By Bob Hertzel
For the Times West Virginian
Having tired of trying to save the world all these years, your humble friend and loyal servant will turn his endless stream of energy on something far more important than anything he has undertaken in his lifetime — short of changing his sons’ and daughter’s diapers — and will save the Big East.
What’s that, you say? Far greater men than I have tried and failed?
You may get some argument there ... not about whether or not they failed, just whether or not they are greater than a man who once convinced his cat that a box filled with sand was better than the couch for its bathroom duties, so to speak.
They have tried and failed because they thought the answer was complicated when in reality it is no more difficult than it will be to talk West Virginia University athletic director Oliver Luck into accepting the job of Big East commissioner.

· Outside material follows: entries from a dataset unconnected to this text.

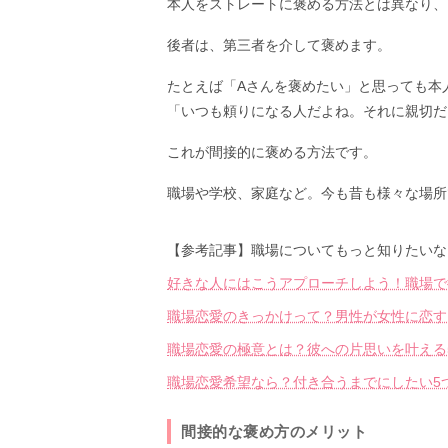
本人をストレートに褒める方法とは異なり、
後者は、第三者を介して褒めます。
たとえば「Aさんを褒めたい」と思っても本
「いつも頼りになる人だよね。それに親切だ
これが間接的に褒める方法です。
職場や学校、家庭など。今も昔も様々な場所
【参考記事】職場についてもっと知りたいな
好きな人にはこうアプローチしよう！職場で
職場恋愛のきっかけって？男性が女性に恋す
職場恋愛の極意とは？彼への片思いを叶える
職場恋愛希望なら？付き合うまでにしたい5
間接的な褒め方のメリット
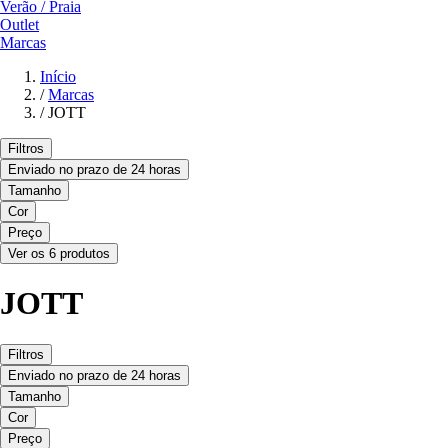
Verão / Praia
Outlet
Marcas
Início
/
Marcas
/
JOTT
Filtros
Enviado no prazo de 24 horas
Tamanho
Cor
Preço
Ver os 6 produtos
JOTT
Filtros
Enviado no prazo de 24 horas
Tamanho
Cor
Preço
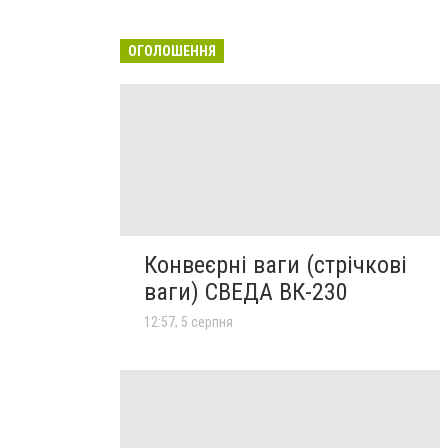
ОГОЛОШЕННЯ
Конвеєрні ваги (стрічкові
ваги) СВЕДА ВК-230
12:57, 5 серпня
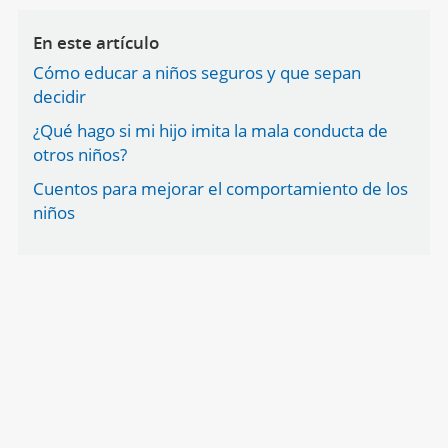
En este artículo
Cómo educar a niños seguros y que sepan
decidir
¿Qué hago si mi hijo imita la mala conducta de
otros niños?
Cuentos para mejorar el comportamiento de los
niños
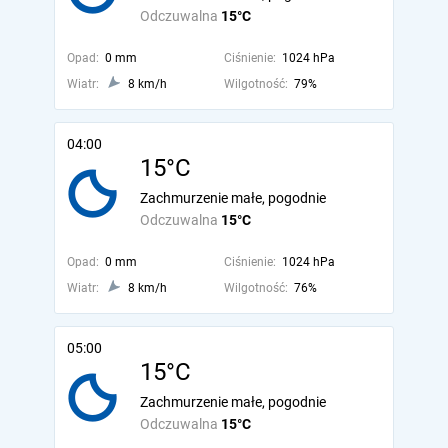
Odczuwalna
15°C
Opad:
0 mm
Ciśnienie:
1024 hPa
Wiatr:
8 km/h
Wilgotność:
79%
04:00
15°C
Zachmurzenie małe, pogodnie
Odczuwalna
15°C
Opad:
0 mm
Ciśnienie:
1024 hPa
Wiatr:
8 km/h
Wilgotność:
76%
05:00
15°C
Zachmurzenie małe, pogodnie
Odczuwalna
15°C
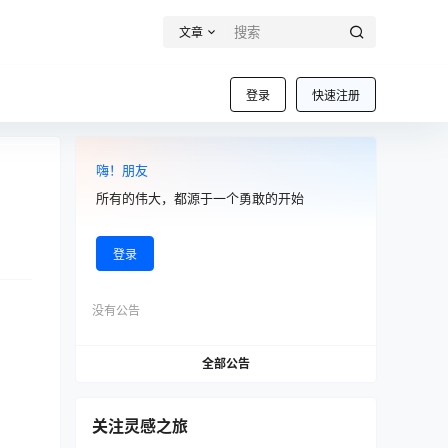
文章
登录
快速注册
嗨！朋友
所有的伟大，都源于一个勇敢的开始
登录
没有公告
全部公告
关注灵感之旅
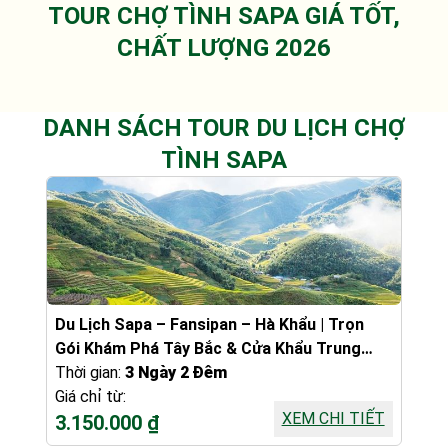
TOUR CHỢ TÌNH SAPA GIÁ TỐT,
CHẤT LƯỢNG 2026
DANH SÁCH TOUR DU LỊCH CHỢ
TÌNH SAPA
Du Lịch Sapa – Fansipan – Hà Khẩu | Trọn
Gói Khám Phá Tây Bắc & Cửa Khẩu Trung
Quốc
Thời gian:
3 Ngày 2 Đêm
Giá chỉ từ:
XEM CHI TIẾT
3.150.000 ₫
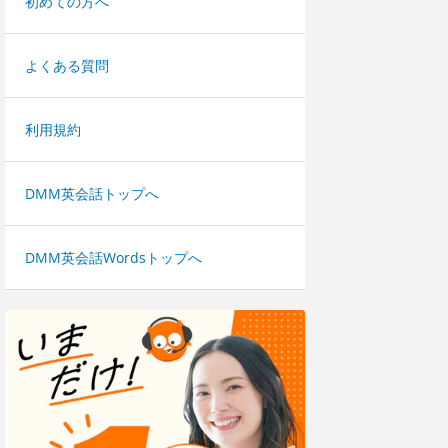
初めての方へ
よくある質問
利用規約
DMM英会話トップへ
DMM英会話Wordsトップへ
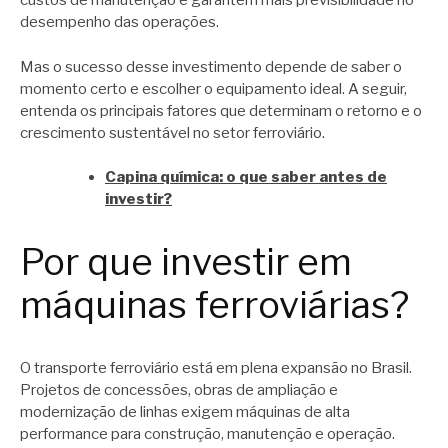
custos de manutenção e garantem mais previsibilidade no
desempenho das operações.
Mas o sucesso desse investimento depende de saber o
momento certo e escolher o equipamento ideal. A seguir,
entenda os principais fatores que determinam o retorno e o
crescimento sustentável no setor ferroviário.
Capina química: o que saber antes de
investir?
Por que investir em
máquinas ferroviárias?
O transporte ferroviário está em plena expansão no Brasil.
Projetos de concessões, obras de ampliação e
modernização de linhas exigem máquinas de alta
performance para construção, manutenção e operação.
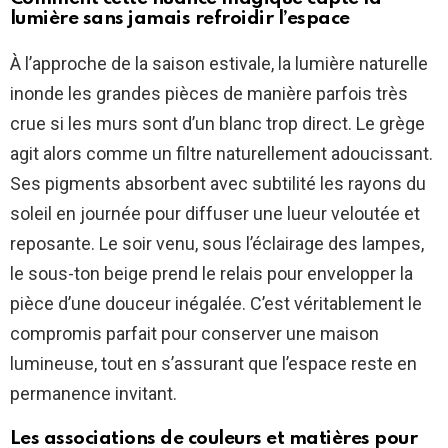
lumière sans jamais refroidir l’espace
À l’approche de la saison estivale, la lumière naturelle
inonde les grandes pièces de manière parfois très
crue si les murs sont d’un blanc trop direct. Le grège
agit alors comme un filtre naturellement adoucissant.
Ses pigments absorbent avec subtilité les rayons du
soleil en journée pour diffuser une lueur veloutée et
reposante. Le soir venu, sous l’éclairage des lampes,
le sous-ton beige prend le relais pour envelopper la
pièce d’une douceur inégalée. C’est véritablement le
compromis parfait pour conserver une maison
lumineuse, tout en s’assurant que l’espace reste en
permanence invitant.
Les associations de couleurs et matières pour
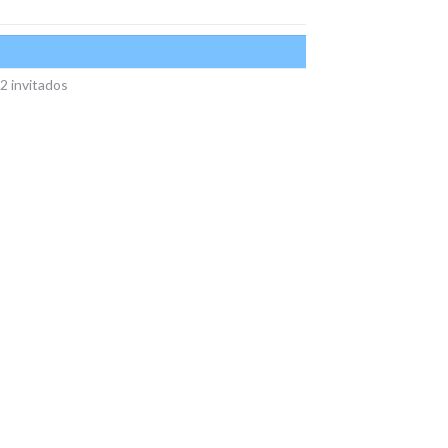
2 invitados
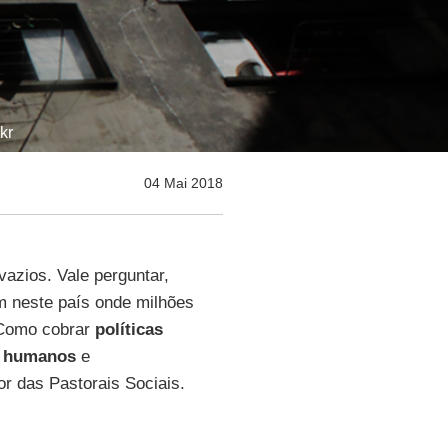
kr
04 Mai 2018
vazios. Vale perguntar,
m neste país onde milhões
Como cobrar
políticas
s humanos
e
or das Pastorais Sociais.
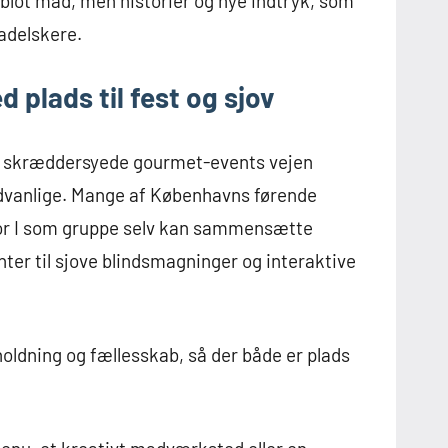
 blot mad, men historier og nye indtryk, som
adelskere.
plads til fest og sjov
er skræddersyede gourmet-events vejen
ædvanlige. Mange af Københavns førende
vor I som gruppe selv kan sammensætte
nter til sjove blindsmagninger og interaktive
ldning og fællesskab, så der både er plads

That’s right, let me propose that the Big East presidents act immediately, first in firing John Marinatto, whose term as commissioner will come to be known as the “Reign of Error,” and bring in Luck to try and right the ship that has all but sunk.
Some would say that a former quarterback at WVU and in the National Football League isn’t going to be able to straighten out the mess that came out of the terms of Mike Tranghese and John Marinatto, but it is as wrong to simply designate Luck as “a former quarterback” as it was to call Gerald Ford “a former center.”
Ford, after all, did rise to run something more screwed up than the Big East ... the United States government at a time when it was really in trouble, and it’s still around.
If Luck, or someone damn him, doesn’t step forward the Big East may not be around very much longer, at least when it comes to playing big-time football and, perhaps, big-time basketball.
It would be difficult to find anyone who believes Marinatto was proactive in almost any area since he replaced the retiring Tranghese. He was caught with his pants down around his ankles when Pitt and Syracuse jumped to the ACC, left with nothing to offer them to stay or with ready replacements.
He simply did not foresee the direction college sports would take and especially after he led college presidents down a path to snub ESPN in its bid to reach agreement on a television contract by opening it up to outside bidders in a grab for big-time money.
The marriage between ESPN and the Big East was what the entire league had been built upon from the beginning and any time a lover feels jilted, there comes a moment of payback, and there are those who believe Pitt’s and Syracuse’s exits were exactly that.
So now you have the Big East down to six football-playing teams, with the football-playing and basketball-playing teams being drawn further and further apart, and Marinatto scrambling to line up teams that have not been on anyone else’s expansion radar, often being snubbed there.
Central Florida will not save the Big East. Neither will East Carolina. Air Force and Navy may save the world, but they are not Pitt and Syracuse. Temple? Villanova would rather withdraw from the Big East than include Temple again.
Over the past few years, really since Rich Rodriguez bolted for Michigan, the Big East has been sliding backward in football. A year ago WVU at No. 22 was the only team in the BCS Top 25 final standings. This year it is the only ranked team.
Did we mention Oliver Luck is the athletic director at WVU?
Why should the Big East turn to Luck?
Who else blends the background of athlete, executive and businessman the way Luck does?
He ran NFL Europe and, yes, it isn’t there any longer but it had a long run, and if you can sell a football equivalent of Cheez Whiz in Paris, you can save the Big East.
He ties in working with a city, dealing with stadiums as he did in Houston, to say nothing of running a soccer franchise in a town that has professional baseball, basketball, NFL football and major college football.
He is hard-nosed and persuasive in his dealings with people, looks hard and long at problems and doesn’t act until he’s certain it is the proper approach.
And when he acts, he acts decisively.
Now, how could the Big East get Luck to the job?
It could start at $1 million a year, which would put him in line with other major conference commissioners. In 2009 it was reported that Marinatto earned $366,000 from the Big East, but that was for half the year.
Next, and this would be key, the presidents would have to cede some power to Luck so that he could operate quickly and decisively, without going to them and having to put up with their pettiness such as the Villanova-Temple flap or the basketball-football battle.
The Big East needs to work quickly, like at today’s meeting, if it isn’t already too late to save their skins. Certainly bringing in a vagabond group of schools, some full members, some not, can only hasten the demise of the conference as it competes against solid monoliths like the Big Ten, Big 12, ACC and SEC.